Desperately, I tried to call up my powers. Nothing. A dull spark and then a sizzle like water on a match. I was done. Too much exertion.

Without my magic - well, I was just a girl sitting on top of a man who was pushing 230 and could probably bench my weight.

"Fuck!" Rene snarled, rolling so quickly that I didn't have time to do anything but eat some dirt on my way down. His full weight slammed the air out of me, one hand coming to dig into my neck as the other - I flicked my eyes to the side just in time to see those meaty fingers close around the cement bust of the Virgin Mary.

Stars. I blinked, forcing my eyes open - or were they closed. I wanted them open. My brain felt like a sledgehammer had just decimated it. The salty tang of blood filled my lips. The side of my head felt wet.

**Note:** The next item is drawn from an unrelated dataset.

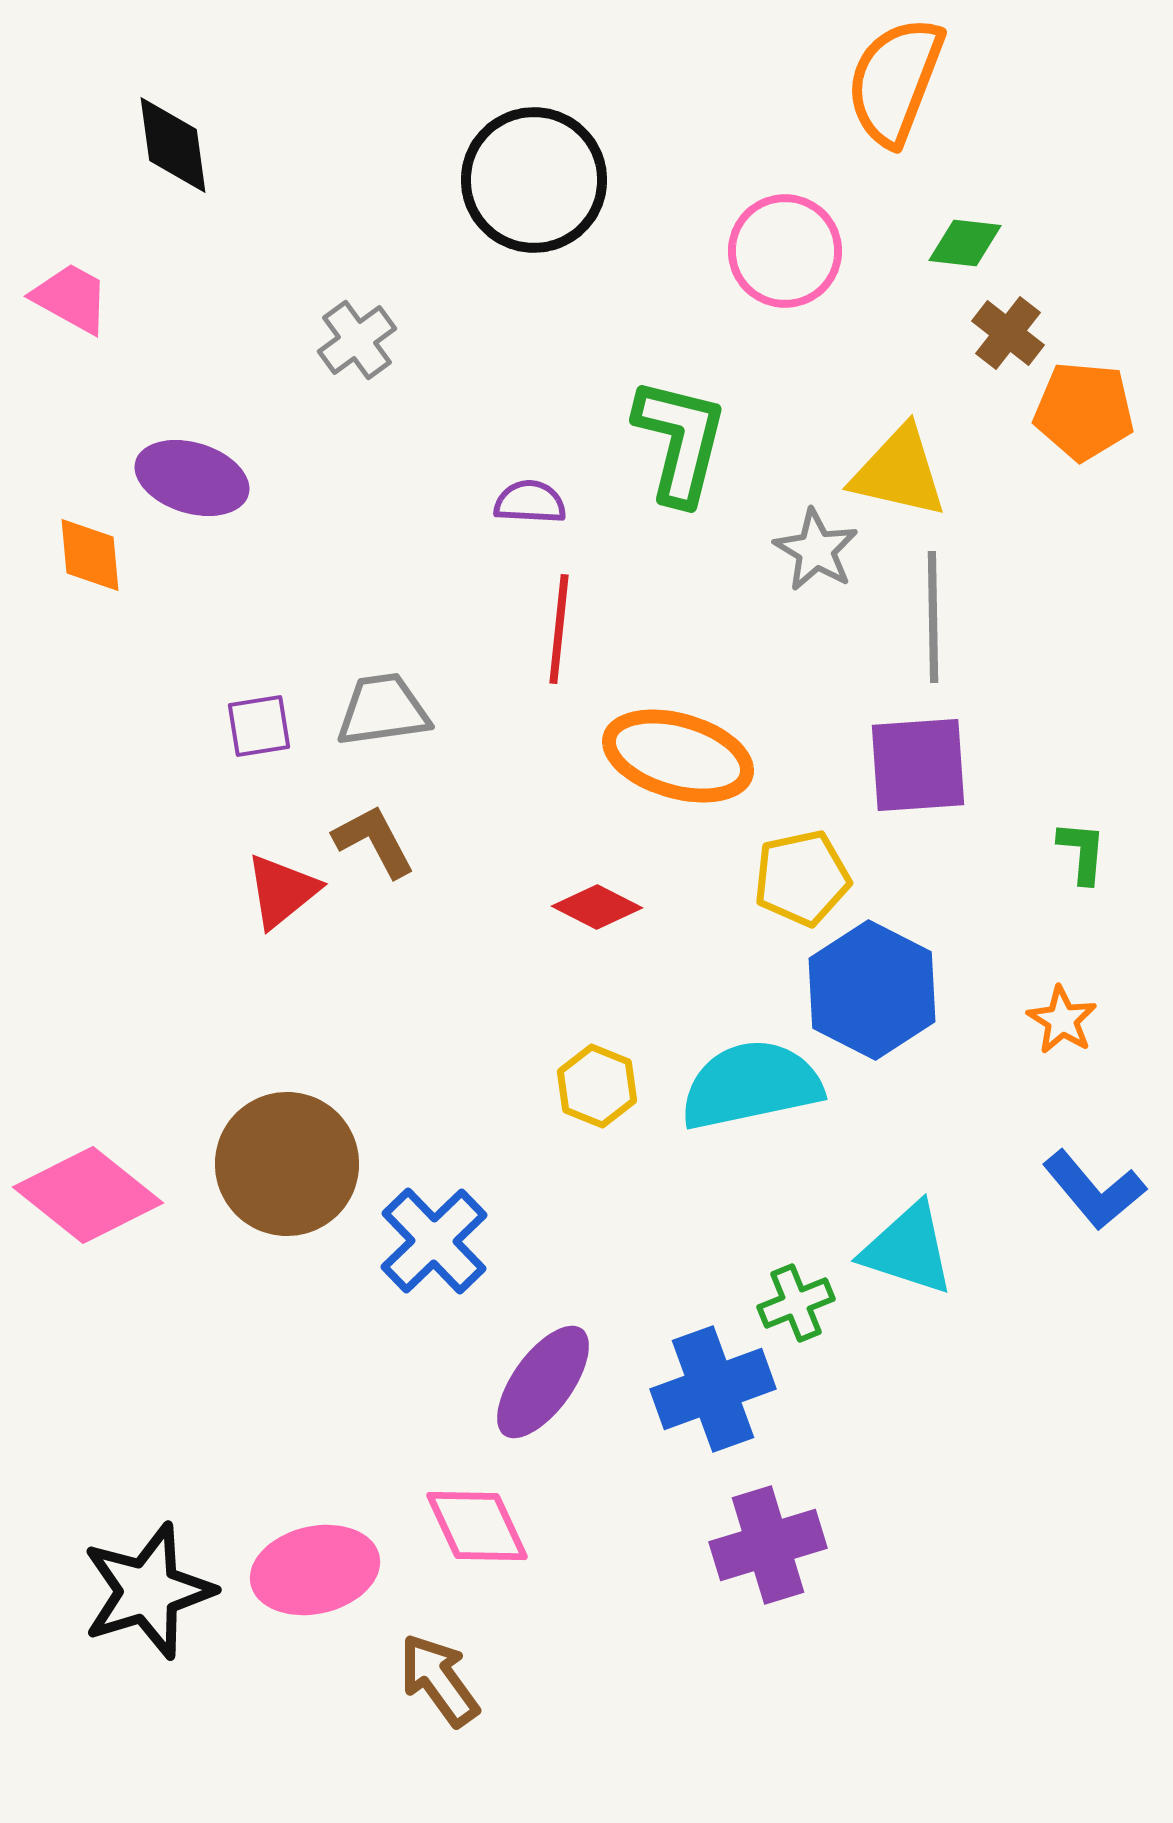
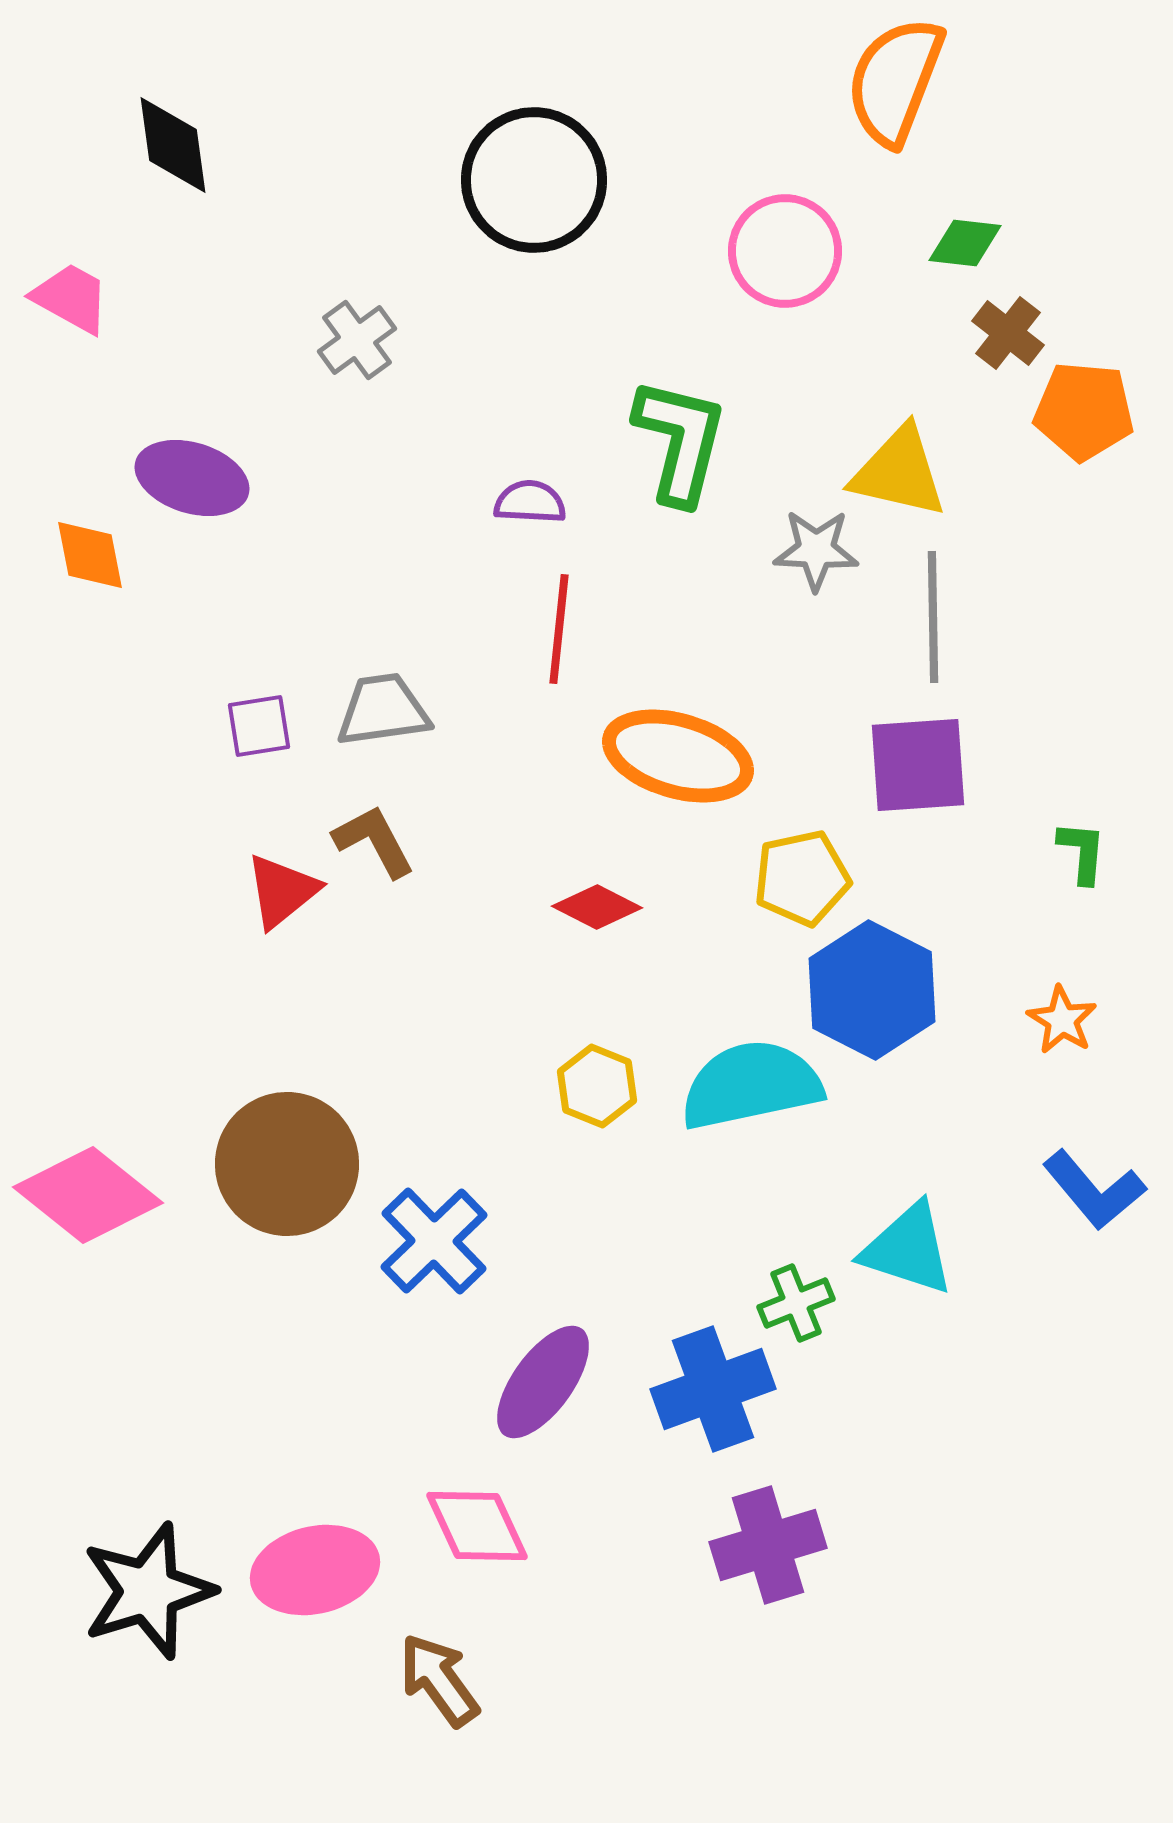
gray star at (816, 550): rotated 28 degrees counterclockwise
orange diamond at (90, 555): rotated 6 degrees counterclockwise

"She's still breathing." Was that Sam? I could hear him but it was like I was underwater, floating along while everyone else was trapped on the surface.

"But-but her head-" a voice sobbed - Sookie. Something probed the side of my head and I heard a resulting yelp.

"We need to get Bill inside."

No, I thought desperately as real darkness crept up, muting the voices above into near-silence. I can't pass out. I just passed out a couple days ago. It was getting harder to think. God, I'm such a little bitch.